Requirement: If a line below holds the word "Umhängetasche", count it; then say how many such lines there are and nothing else.
==== Exercise materials ====
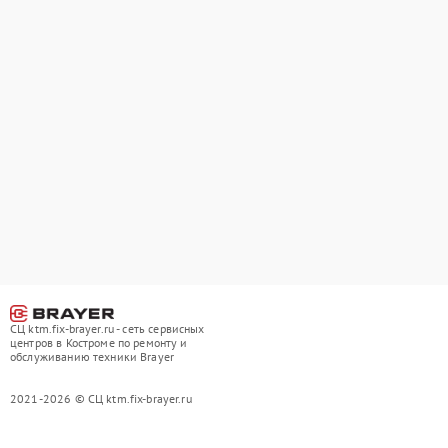
СЦ ktm.fix-brayer.ru - сеть сервисных
центров в Костроме по ремонту и
обслуживанию техники Brayer
2021-2026 © СЦ ktm.fix-brayer.ru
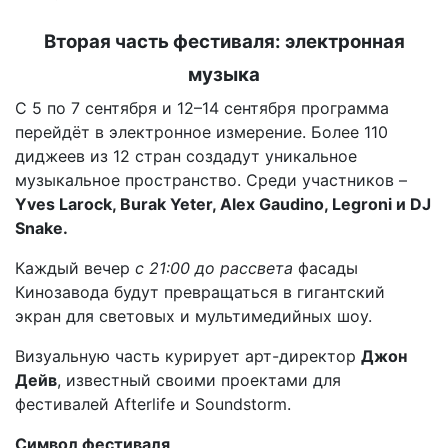
Вторая часть фестиваля: электронная
музыка
С 5 по 7 сентября и 12–14 сентября программа
перейдёт в электронное измерение. Более 110
диджеев из 12 стран создадут уникальное
музыкальное пространство. Среди участников –
Yves Larock, Burak Yeter, Alex Gaudino, Legroni и DJ
Snake.
Каждый вечер
с 21:00 до рассвета
фасады
Кинозавода будут превращаться в гигантский
экран для световых и мультимедийных шоу.
Визуальную часть курирует арт-директор
Джон
Дейв
, известный своими проектами для
фестивалей Afterlife и Soundstorm.
Символ фестиваля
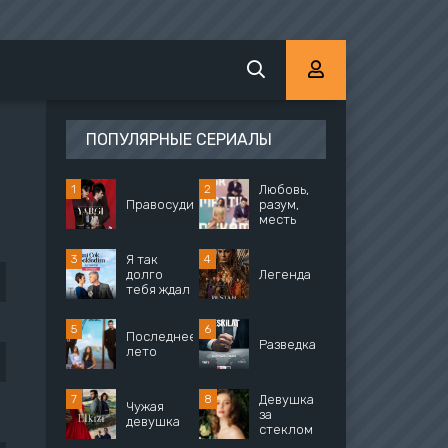
ПОПУЛЯРНЫЕ СЕРИАЛЫ
Любовь,
Правосудие
разум,
месть
Я так
долго
Легенда
тебя ждал
Последнее
Разведка
лето
Девушка
Чужая
за
девушка
стеклом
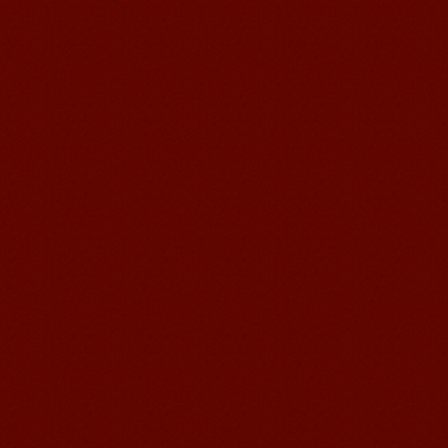
无锡语风汉语优秀汉语学生
Victoria
维多利亚Victoria，来自德国的一位11岁
的小女孩 ,现读于语风汉语高级2AII班。
自2011年3月Victoria进入语风汉语这个
大家庭，不知...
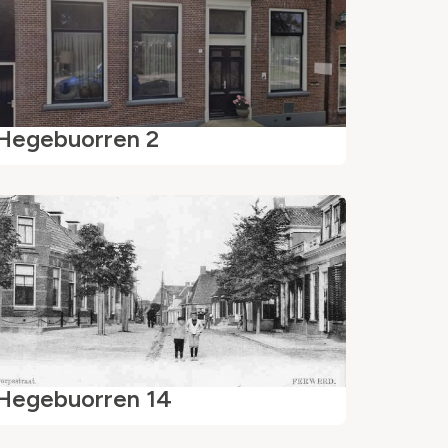
Hegebuorren 2
Hegebuorren 14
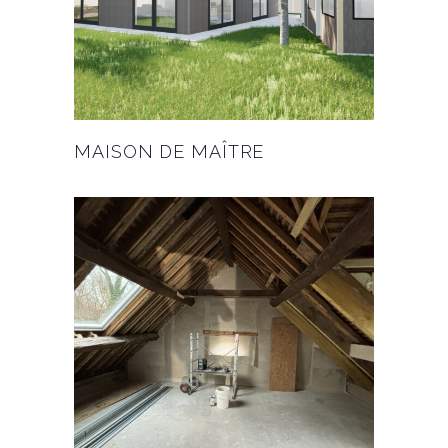
MAISON DE MAÎTRE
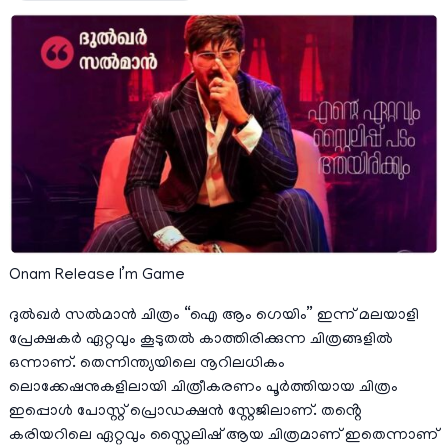
Onam Release I’m Game
ദുൽഖർ സൽമാൻ ചിത്രം “ഐ ആം ഗെയിം” ഇന്ന് മലയാളി
പ്രേക്ഷകർ ഏറ്റവും കൂടുതൽ കാത്തിരിക്കുന്ന ചിത്രങ്ങളിൽ
ഒന്നാണ്. തെന്നിന്ത്യയിലെ നൂറിലധികം
ലൊക്കേഷനുകളിലായി ചിത്രീകരണം പൂർത്തിയായ ചിത്രം
ഇപ്പൊൾ പോസ്റ്റ് പ്രൊഡക്ഷൻ സ്റ്റേജിലാണ്. തൻ്റെ
കരിയറിലെ ഏറ്റവും സ്റ്റൈലിഷ് ആയ ചിത്രമാണ് ഇതെന്നാണ്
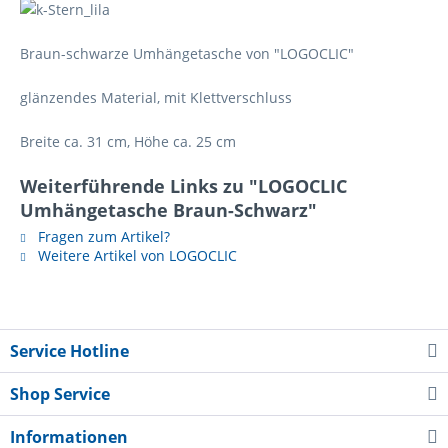
Braun-schwarze Umhängetasche von "LOGOCLIC"
glänzendes Material, mit Klettverschluss
Breite ca. 31 cm, Höhe ca. 25 cm
Weiterführende Links zu "LOGOCLIC
Umhängetasche Braun-Schwarz"
Fragen zum Artikel?
Weitere Artikel von LOGOCLIC
Service Hotline
Shop Service
Informationen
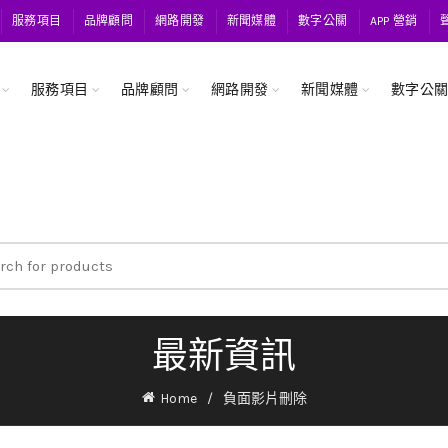
服務項目
品牌顧問
網路開發
新聞媒體
數字公關
APP 營銷
服務項目
品牌顧問
網路開發
新聞媒體
數字公
ch
最新資訊
Home
負面影片刪除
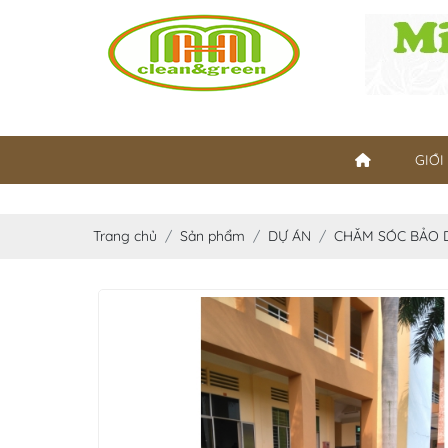
GIỚI
Trang chủ
Sản phẩm
DỰ ÁN
CHĂM SÓC BẢO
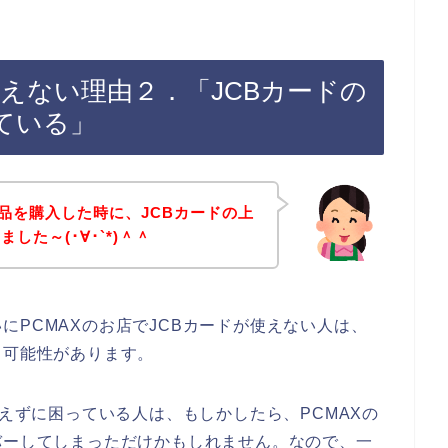
使えない理由２．「JCBカードの
ている」
商品を購入した時に、JCBカードの上
した～(･∀･`*)＾＾
にPCMAXのお店でJCBカードが使えない人は、
る可能性があります。
使えずに困っている人は、もしかしたら、PCMAXの
バーしてしまっただけかもしれません。なので、一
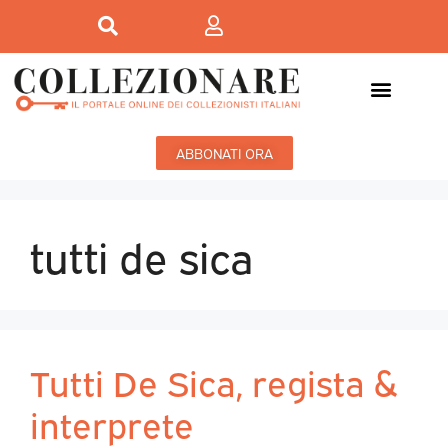
ABBONATI ORA
tutti de sica
Tutti De Sica, regista &
interprete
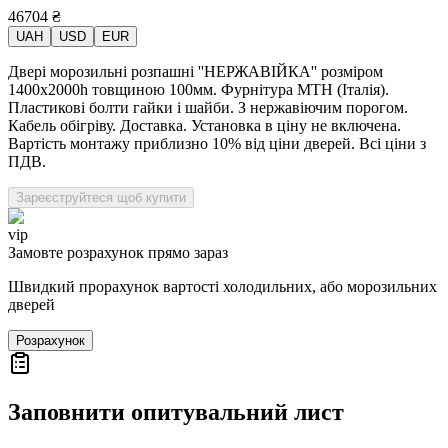
46704
₴
UAH
USD
EUR
Двері морозильні розпашні ''НЕРЖАВІЙКА'' розміром
1400х2000h товщиною 100мм. Фурнітура MTH (Італія).
Пластикові болти гайки і шайби. З нержавіючим порогом.
Кабель обігріву. Доставка. Установка в ціну не включена.
Вартість монтажу приблизно 10% від ціни дверей. Всі ціни з
ПДВ.
Зареєструйтеся щоб купити
vip
Замовте розрахунок прямо зараз
Швидкий прорахунок вартості холодильних, або морозильних
дверей
Розрахунок
Заповнити опитувальний лист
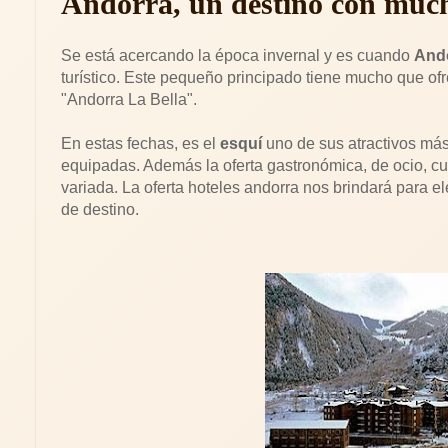
Andorra, un destino con muc
Se está acercando la época invernal y es cuando
And
turístico. Este pequeño principado tiene mucho que of
"Andorra La Bella".
En estas fechas, es el
esquí
uno de sus atractivos má
equipadas. Además la oferta gastronómica, de ocio, cu
variada. La oferta hoteles andorra nos brindará para 
de destino.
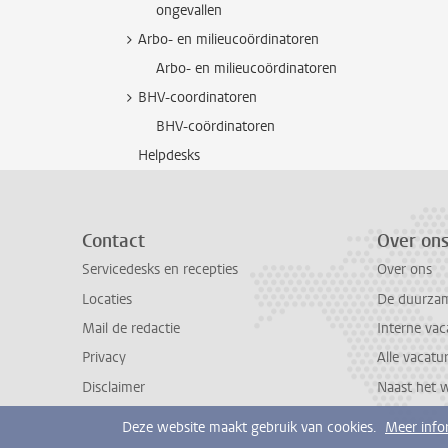
ongevallen
Arbo- en milieucoördinatoren
Arbo- en milieucoördinatoren
BHV-coordinatoren
BHV-coördinatoren
Helpdesks
Contact
Over on
Servicedesks en recepties
Over ons
Locaties
De duurzame
Mail de redactie
Interne vac
Privacy
Alle vacatu
Disclaimer
Naast het 
Deze website maakt gebruik van cookies.
Meer info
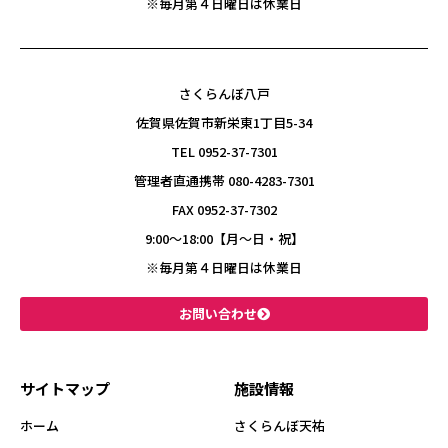
※毎月第４日曜日は休業日
さくらんぼ八戸
佐賀県佐賀市新栄東1丁目5-34
TEL 0952-37-7301
管理者直通携帯 080-4283-7301
FAX 0952-37-7302
9:00〜18:00【月～日・祝】
※毎月第４日曜日は休業日
お問い合わせ
サイトマップ
施設情報
ホーム
さくらんぼ天祐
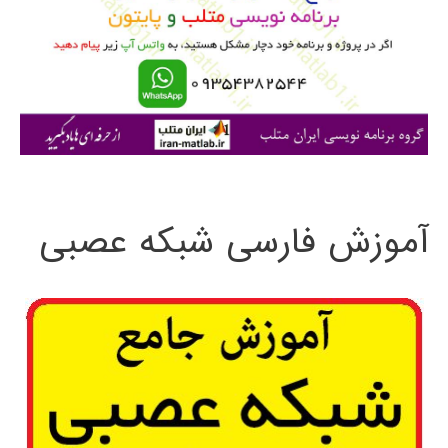
ب
ر
ا
ی
:
آموزش فارسی شبکه عصبی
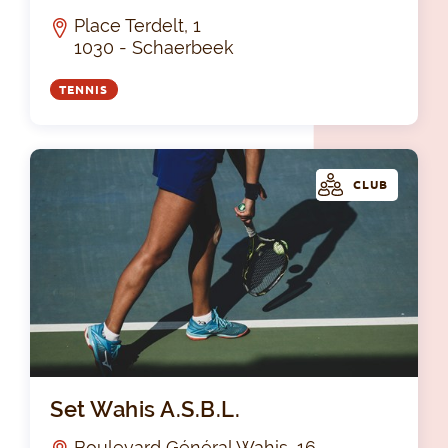
Place Terdelt, 1
1030 - Schaerbeek
TENNIS
CLUB
Set
Set Wahis A.S.B.L.
Boulevard Général Wahis, 16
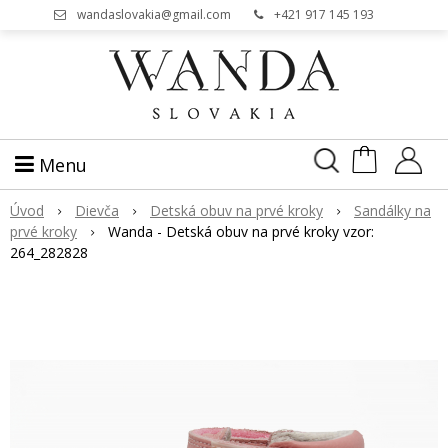
wandaslovakia@gmail.com
+421 917 145 193
Menu
Úvod
Dievča
Detská obuv na prvé kroky
Sandálky na
prvé kroky
Wanda - Detská obuv na prvé kroky vzor:
264_282828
====
Task result: 2